Нет ничего удивительного в том, что такого рода взгляды, в конце концов, привели теоретика и практика шозизма к экранным экспериментам. Уже в одной из своих ранних статей «Путь для будущего романа» (1956) Роб-Грийе в самой специфике кинематографа разглядел потенциал, средство автоматического освобождения вещи от привнесенного извне. Описывая эффект, который неизменно возникает при экранизации даже традиционных литературных произведений, представитель «школы взгляда» с удивлением замечал: «Кино, которое тоже унаследовало психологическую и натуралистическую традиции, чаще всего имеет целью лишь перенесение повествования в ряд образов: оно стремится только представить зрителю посредством нескольких тщательно отобранных эпизодов то значение, которое для читателей свободно выражалось в предложениях.
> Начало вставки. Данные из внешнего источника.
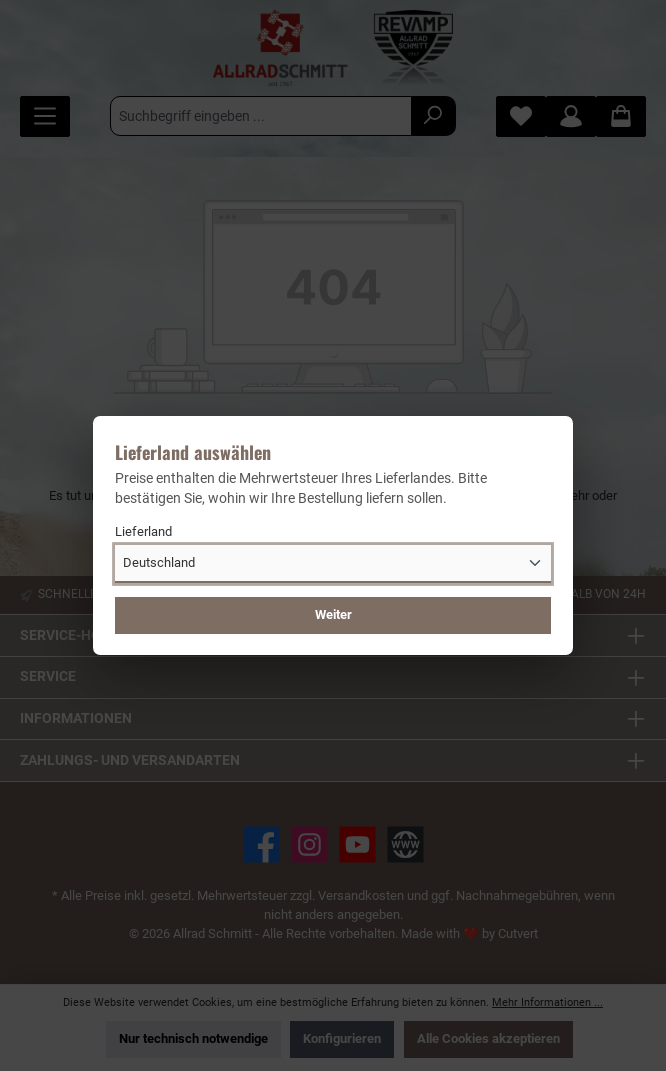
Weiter (333, 614)
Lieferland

Однако киноповествование то и дело вырывает нас из внутреннего комфорта, чтобы бросить в этот предлагаемый мир с такой силой, которую вряд ли найдешь в соответствующем ему письменном тексте—романе или сценарии»[6]. Тот внимательный и, вместе с тем, непредвзятый взгляд, который, по мысли Роб-Грийе, должен был стать основной движущей силой «нового романа», оказался органичным свойством экранного искусства, а, значит, приход основателя вещизма в кинематограф был предопределен.